Wednesday, August 26, 2009

Hugo Pratt & Corto Maltese

If I ever had a hero role-model, it must be Corto Maltese, the character created by Italian comic book writer Hugo Pratt.

Corto Maltese is a sea captain, a classical romantic hero but not a sentimental Byronic wretch. Corto's world is a distinct world of his own: "I don't like hawking 'round other people's memories... That wasn't part of the deal... when I was born." (Corto Maltese inThe Celts)

In Pratt's comics fictional characters intermingle with real historical persons, among them the indestructible Grigoriy Rasputin, a notorious lecher and drunkard, who gained the confidence of the emperor Nicholas II, and who is seen in several albums. The French poet Arthur Rimbaud (1854-1891) appeared in Les Ethiopiques. In 1973 Pratt visited Harar where Rimbaud had lived and where his father was buried. Rasputin is Corto's dark Doppelganger and proclaims in Corto Maltese in Siberia: "It's hopeless to live in a world without adventure, without fantasy, without joy!"

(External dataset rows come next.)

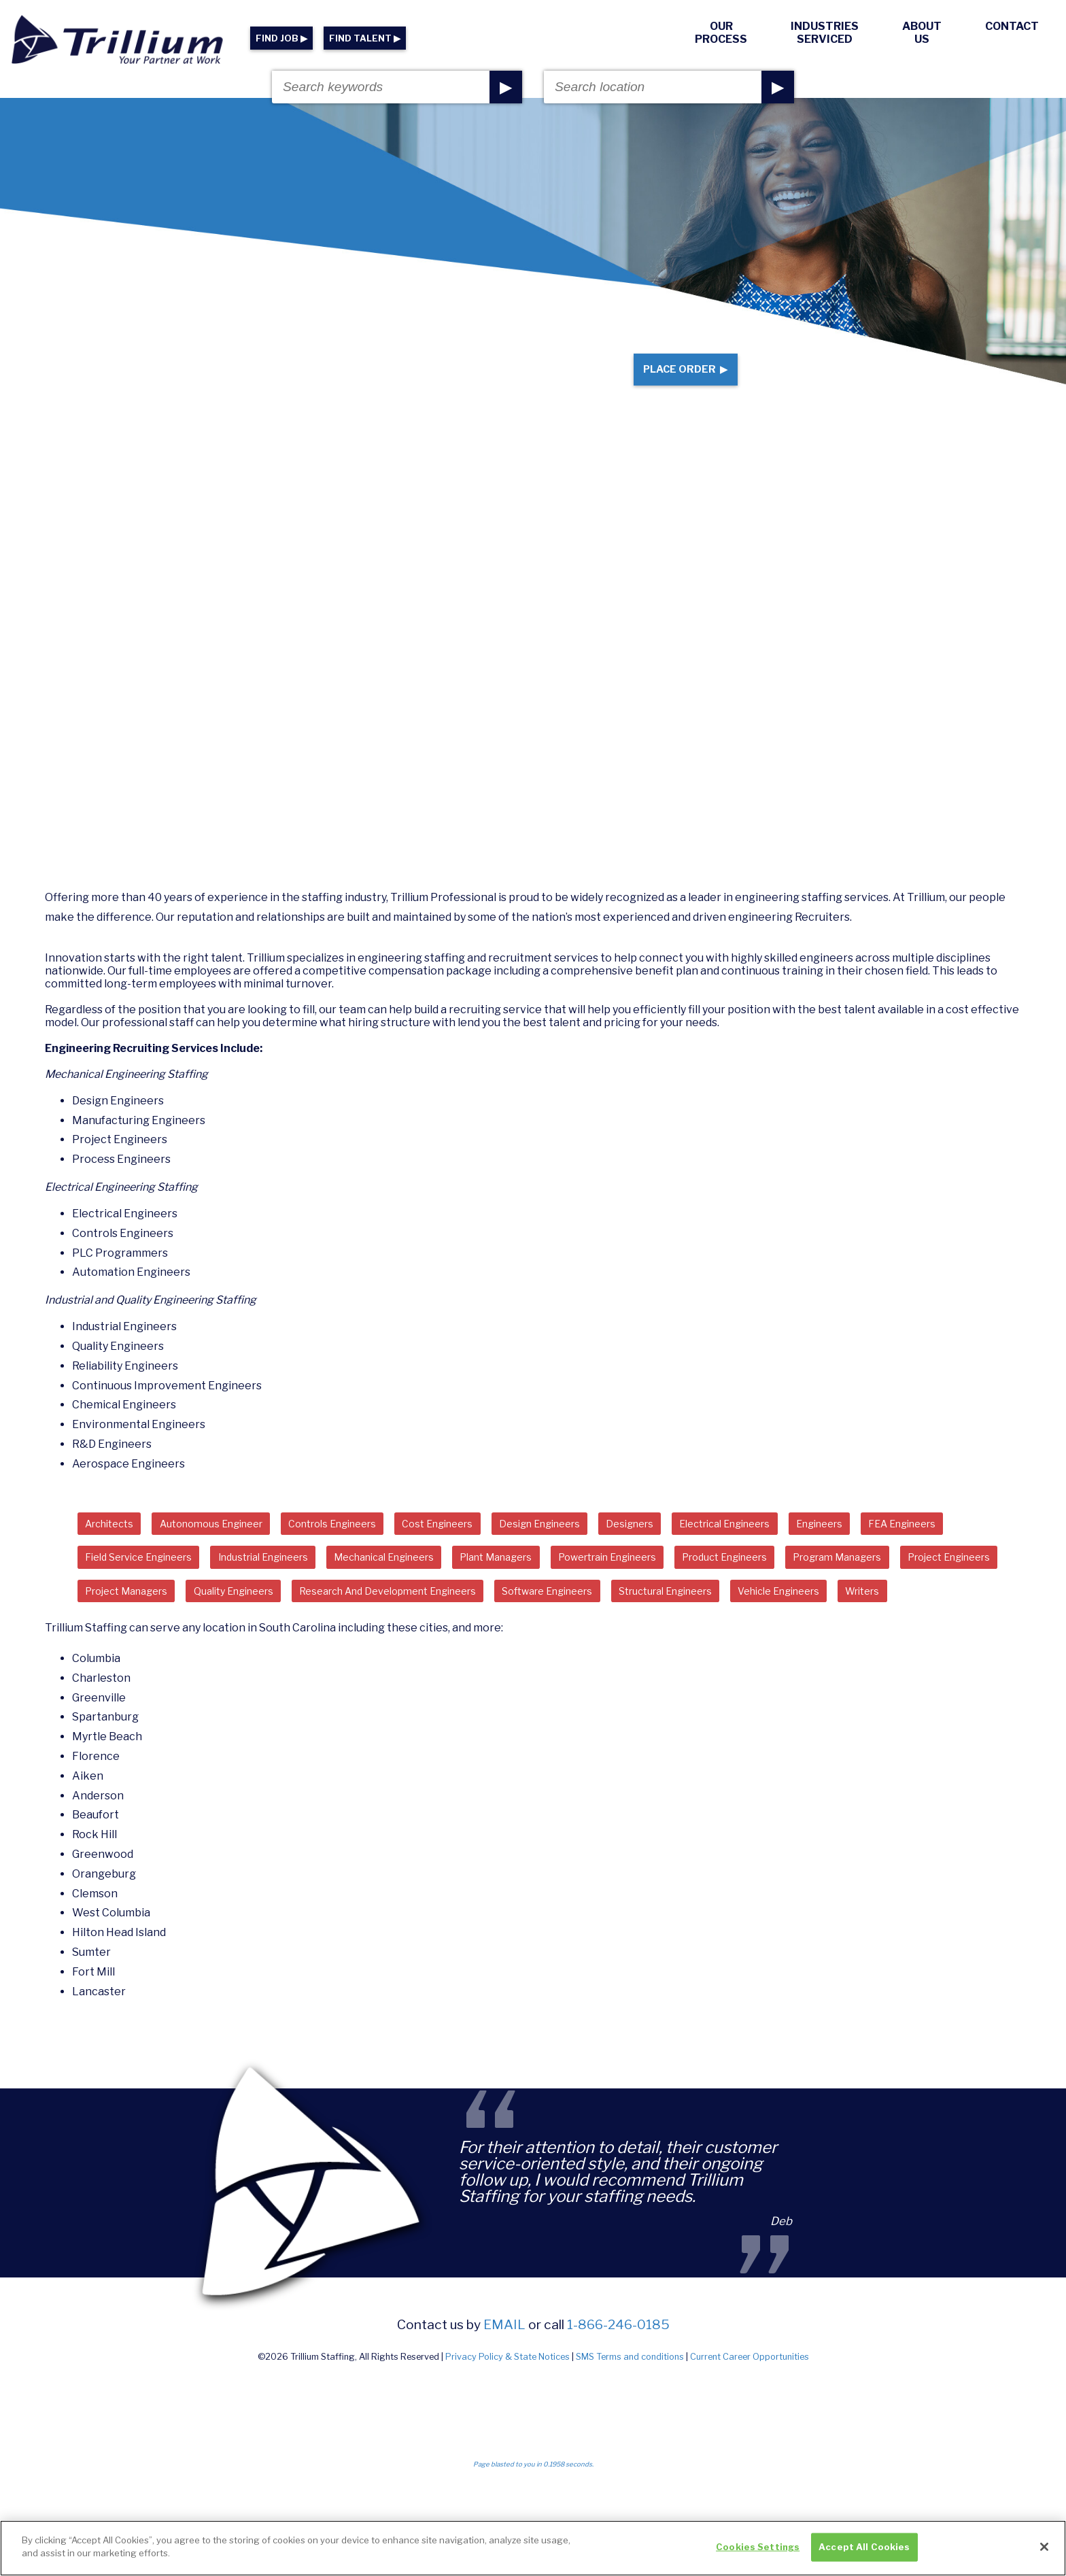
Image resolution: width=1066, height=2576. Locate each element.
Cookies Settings (758, 2546)
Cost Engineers (487, 1544)
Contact (1012, 26)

Corto's father is an English sailor from Cornwall, his mother a gypsy from Gibraltar. As a rebel, he mostly sides with the oppressed, with Indians, Irish revolutionaries against the British, Russians fighting against the Czarist system. Pratt often combines fact with fiction, and sets the actions of his characters against some true historical crisis. In The Celt's, published first in Pif in 1971-1972, Corto meets Merlin the Wizard and characters from Shakespeare's play Midsummer Night's Dream, and sinks with a tugboat, named 'Excalibur', a German submarine. Corto himself disappears sometime during the Spanish Civil War.

Going through all my Hugo Pratt comics, I was surprised not to find many drawings of berets, which seems to me such a Pratt-like attribute. Most berets found are military ones, but also a caubeen worn by Banshee O'Danann and a picture of Antoine de Saint-Exupery.

Hugo Pratt died in 1995 and I still miss him for what he left: comics that could match any literary novel and provoked an interest in me varying from kabbala and tarot to Central Asian Turkic separatism and African mysticism via many other sidetracks - he should have written a lot more and longer...

Interestingly, Pratt's works never took off in the Anglo-Saxon world, but were and still are big in France, Spain, Italy, Yugoslavia and many other European and South American countries. Hard to find books in English through the regular bookstores, but you can always try Abebooks.